Non è stata colpa nostra. Ma è facile scaricare tutto sulla Grecia neanche due mesi dopo Cutro, ti mette addosso una sotterranea paura. Non per quelli che ormai sono morti. Ma per noi, Europa, che dai nostri aerei sappiamo quando partono e dove fanno rotta, quelle imbarcazioni stracariche: e tuttavia, ancora una volta, quegli uomini li abbiamo lasciati morire. Davvero è impossibile, nell’era della AI, Intelligenza artificiale, usare almeno la nostra per fare sì che la gente in fuga dalla guerra, dalla fame, arrivi viva? Davvero è impossibile per l’Unione europea concertare almeno soccorsi veri e immediati? O, in verità, di quei morti non ci importa niente?

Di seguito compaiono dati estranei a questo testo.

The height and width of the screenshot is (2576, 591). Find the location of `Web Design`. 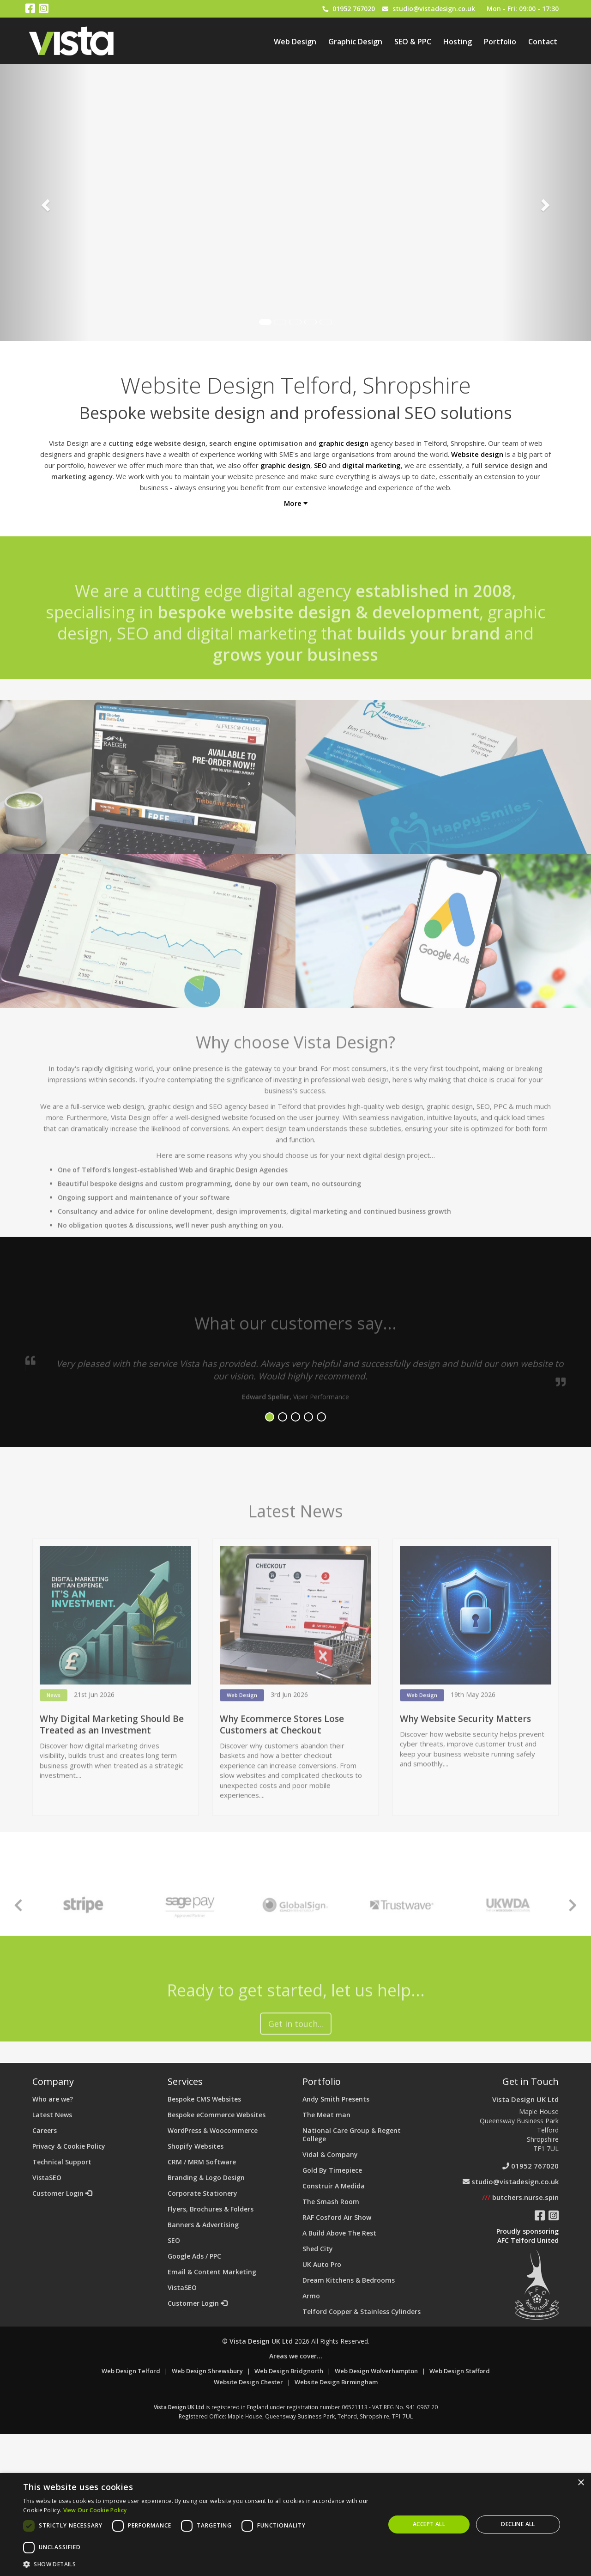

Non è certo la prima tragedia, in un Mediterraneo come un cimitero. Ma ha un sapore quasi più aspro. Perché dal peschereccio avrebbero rifiutato l’intervento della Guardia Costiera greca? Perché dei soccorsi greci ormai i passeggeri di quelle navi disfatte hanno paura. Ci sono stati casi di maltrattamenti, di abbandoni in mare. Allora dicono: tutto bene, lasciateci andare.
Fino a che il motore tossisce, gracchia, tace definitivamente. Si sente il mare allora, come urla. Ma è tardi. Si salva chi, sul ponte, ha un salvagente. Nella stiva avvertono la barca allo sbando, gridano per uscire – tranne le madri che hanno capito, e pregano. Pregano, già: l’Ue quella notte non c’era, ma, domanda qualcuno, il vostro Gesù, dov’era? Era, potrei giurarlo sui miei figli, là sotto, in quella stiva colma di pianti e odore di pipì, e strilla acute di piccolissimi. Era l’unico rimasto, con quei bambini. E mentre la nave cadeva lenta nell’abisso, li ha abbracciati tutti. E anche ora che sono in paradiso il Cristo in cui io credo guarda quegli occhi chiusi, i visi infantili che non vivranno, e piange - Agnello ancora, con loro. Noi - addolorati, certo - domani penseremo ad altro. È questo dimenticare, che mi preoccupa. Dev’essere questo costante dimenticare che, nella mia casa in pace, preme stasera contro i vetri delle finestre. Non è il vento. Queste morti, noi le tolleriamo e taciamo. Non è il vento: è un balbettio della coscienza.